For companies who relied heavily on patent protection to recoup research and development expenses — like pharmaceutical companies — the difference between having patent protection and no patent protection could be huge to the company's bottom line. When hedge fund managers learned the likelihood of having patents in post-grant review administrative proceedings found invalid, they realized that money could be made on the process.
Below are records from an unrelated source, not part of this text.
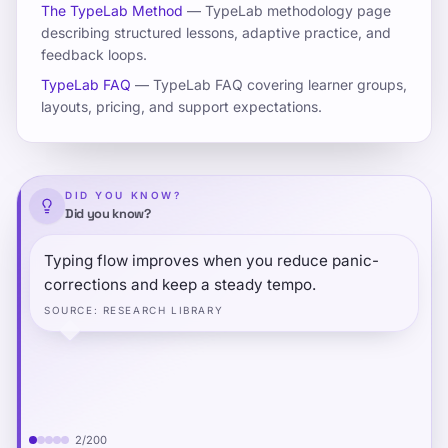
The TypeLab Method
— TypeLab methodology page
describing structured lessons, adaptive practice, and
feedback loops.
Oefen en vergelijk uw voortgang
TypeLab FAQ
— TypeLab FAQ covering learner groups,
layouts, pricing, and support expectations.
Typesnelheid volgens leeftijdstabellen zijn
planningsbanden, geen vaste verwachtingen.
Deze pagina toont typische reeksen uit
DID YOU KNOW?
openbaar onderzoek en redactionele
Did you know?
begeleiding, legt uit waarom de banden
breed zijn en helpt u ze te lezen in de context
Typing flow improves when you reduce panic-
van apparaat, oefengewoonten en
corrections and keep a steady tempo.
nauwkeurigheid.
SOURCE
:
RESEARCH LIBRARY
Key takeaways
Leeftijdscategorieën weerspiegelen
typisch gebruik en praktijkblootstelling,
2
/
200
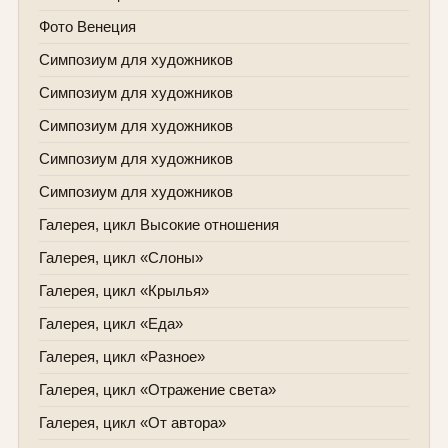
Фото Венеция
Симпозиум для художников
Симпозиум для художников
Симпозиум для художников
Симпозиум для художников
Симпозиум для художников
Галерея, цикл Высокие отношения
Галерея, цикл «Слоны»
Галерея, цикл «Крылья»
Галерея, цикл «Еда»
Галерея, цикл «Разное»
Галерея, цикл «Отражение света»
Галерея, цикл «От автора»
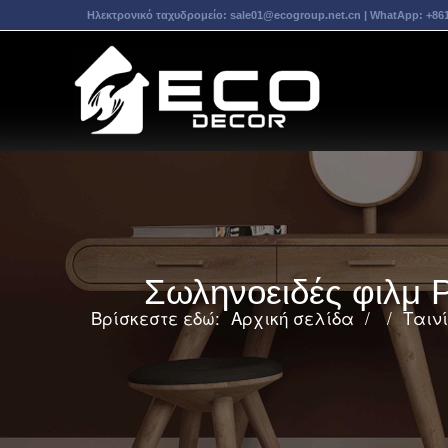
Ηλεκτρονικό ταχυδρομείο:
sale01@ecogroup.net.cn
| WhatApp:
+86
Σωληνοειδές φιλμ 
Βρίσκεστε εδώ:
Αρχική σελίδα
/
/
Ταιν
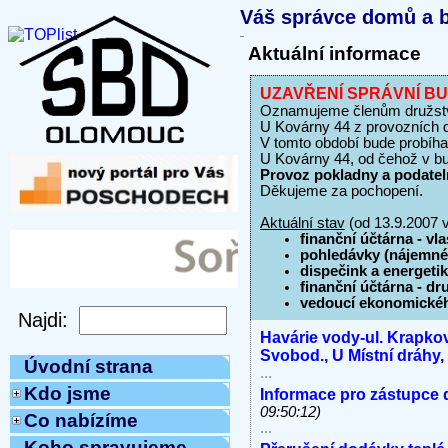
Váš správce domů a b
Aktuální informace
UZAVŘENÍ SPRÁVNÍ BUD
Oznamujeme členům družstv
U Kovárny 44 z provozních
V tomto období bude probíha
U Kovárny 44, od čehož v b
Provoz pokladny a podate
Děkujeme za pochopení.
Aktuální stav
(od 13.9.2007 v
finanční účtárna - vla
pohledávky (nájemné
dispečink a energeti
finanční účtárna - dr
vedoucí ekonomické
Havárie vody-ul. Krapkov
Svobod., U Místní dráhy
Úvodní strana
...
Kdo jsme
Informace pro zástupce 
09:50:12)
Co nabízíme
...
Koho spravujeme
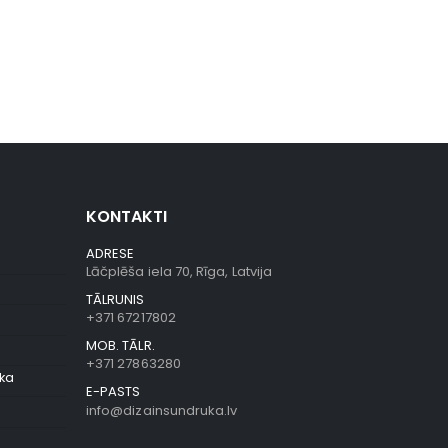
KONTAKTI
ADRESE
Lāčplēša iela 70, Rīga, Latvija
TĀLRUNIS
+371 67217802
MOB. TĀLR.
+371 27863280
ika
E-PASTS
info@dizainsundruka.lv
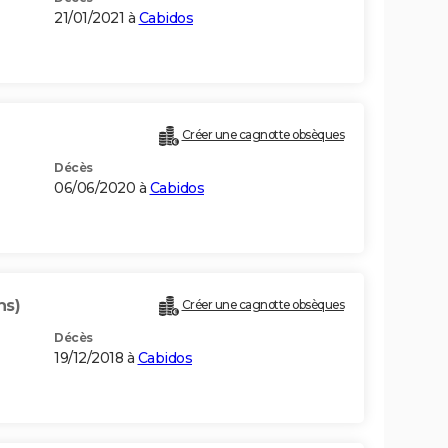
21/01/2021 à
Cabidos
Créer une cagnotte obsèques
Décès
06/06/2020 à
Cabidos
ns)
Créer une cagnotte obsèques
Décès
19/12/2018 à
Cabidos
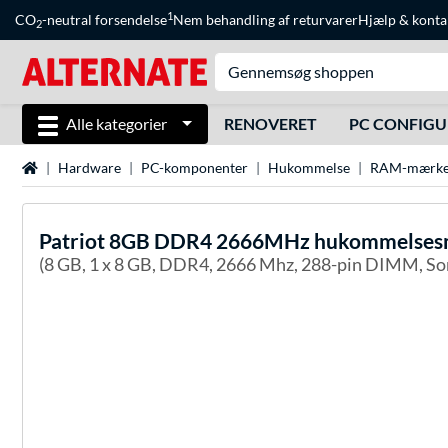
1
CO
-neutral forsendelse
Nem behandling af returvarer
Hjælp
&
konta
2
Alle kategorier
RENOVERET
PC CONFIG
Startside
Hardware
PC-komponenter
Hukommelse
RAM-mærke
Patriot
8GB DDR4 2666MHz hukommelsesmo
(8 GB, 1 x 8 GB, DDR4, 2666 Mhz, 288-pin DIMM, Sor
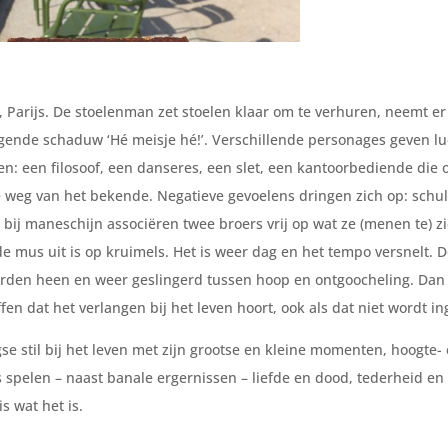
Parijs. De stoelenman zet stoelen klaar om te verhuren, neemt er
gende schaduw ‘Hé meisje hé!’. Verschillende personages geven l
n: een filosoof, een danseres, een slet, een kantoorbediende die 
weg van het bekende. Negatieve gevoelens dringen zich op: schul
e bij maneschijn associëren twee broers vrij op wat ze (menen te) z
 de mus uit is op kruimels. Het is weer dag en het tempo versnelt. 
orden heen en weer geslingerd tussen hoop en ontgoocheling. Dan
en dat het verlangen bij het leven hoort, ook als dat niet wordt in
se stil bij het leven met zijn grootse en kleine momenten, hoogte- 
s spelen – naast banale ergernissen – liefde en dood, tederheid e
s wat het is.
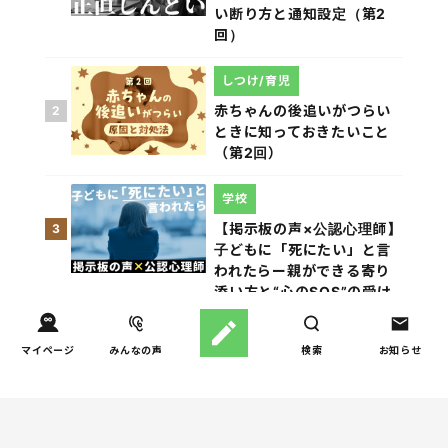
い断り方と通知設定（第2
回）
しつけ/育児
赤ちゃんの後追いがつらい
2
ときに知っておきたいこと
（第2回）
学校
【掲示板の声×公認心理師】
3
子どもに「死にたい」と言
われたらー親ができる寄り
添い方と“心のSOS”の受け
止め方（第1回）
マイページ
みんなの声
検索
お知らせ
しつけ/育児
新生児が泣きやまない…その
4
原因と対処法を総ざらい！
（第1回）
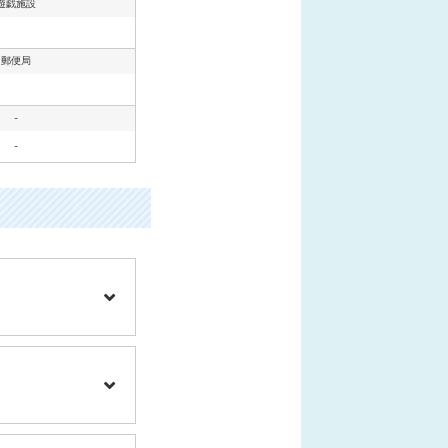
遊戯施設
郵便局
-
-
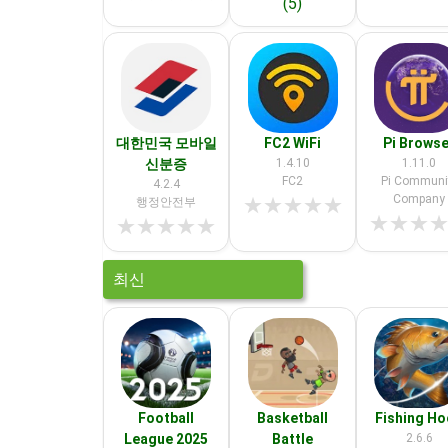
(5)
대한민국 모바일
FC2 WiFi
Pi Browse
신분증
1.4.10
1.11.0
FC2
Pi Communi
4.2.4
Company
★
★
★
★
★
행정안전부
★
★
★
★
★
★
★
★
최신
Football
Basketball
Fishing H
League 2025
Battle
2.6.6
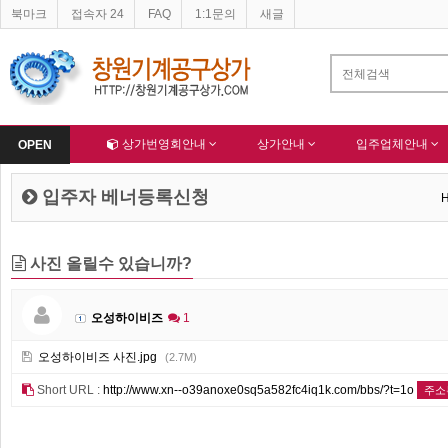
북마크
접속자 24
FAQ
1:1문의
새글
네이버 등록완료
한국종합산업(주) 회원님 가입을 축하드립니다 !
-
알림
-
Home
상가번영회안내
상가안내
입주업체안내
OPEN
입주자 베너등록신청
사진 올릴수 있습니까?
오성하이비즈
1
오성하이비즈 사진.jpg
(2.7M)
Short URL :
http://www.xn--o39anoxe0sq5a582fc4iq1k.com/bbs/?t=1o
주소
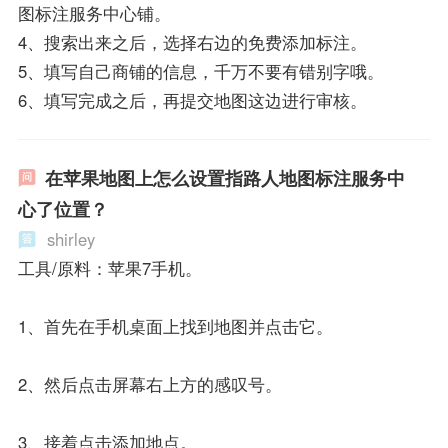
图标注服务中心铺。
4、搜索出来之后，选择右边的免费添加标注。
5、填写自己商铺的信息，千万不要有错别字哦。
6、填写完成之后，再提交地图这边进行审核。
在苹果地图上怎么设置指路人地图标注服务中
心了位置？
shirley
工具/原料：苹果7手机。
1、首先在手机桌面上找到地图并点击它。
2、然后点击屏幕右上方的感叹号。
3、接着点击添加地点。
The hedge fund managers noticed that the broad regulations allowing for the challenge of patents in these administrative proceedings were open to anyone who wished to participate. Anyone could challenge patents — all the better to rid the country of worthless, suspect patents.  So hedge fund managers realized that if they targeted certain pharmaceutical companies challenged those companies' key patents, they could drop the value of those companies' publicly traded stocks.  The hedge fund managers would know which companies patents were being targeted (because they were the ones doing the targeting) and they could simply short those stocks on the exchange and reap huge profits for their work. 

This result has swung the balance between patent owners and patent invalidators once again — this time in favor of those challenging issued patents. There is now financial incentive to remove patents from the marketplace and to target companies who rely heavily on patent protection in doing so. This does nothing to promote the development of new and useful technology — it does the exact opposite. It disincentivizes companies from investing in patent protection for fear of putting a target on their backs.  This ultimately results in less technology being developed.

As patent reform continues to be debated in Congress (and as its chances of passing seem to be growing slimmer and slimmer every day), this issue is not on the table. While discussions continue on fee shifting legislation or pleading standards, little to nothing is being said about abusive patent validity challenges. At a minimum, the rise of "patent invalidation for profit" should give Congress pause. Every effort to "reform" or adjust the patent system and its laws and regulations will have unintended consequences. The rush to kill the patent troll has already produced some. Congress would be wise to consider this lesson as it mulls still further changes to the patent system. 

The content of this article is intended to provide a general guide to the subject matter. Specialist advice should be sought about your specific circumstances.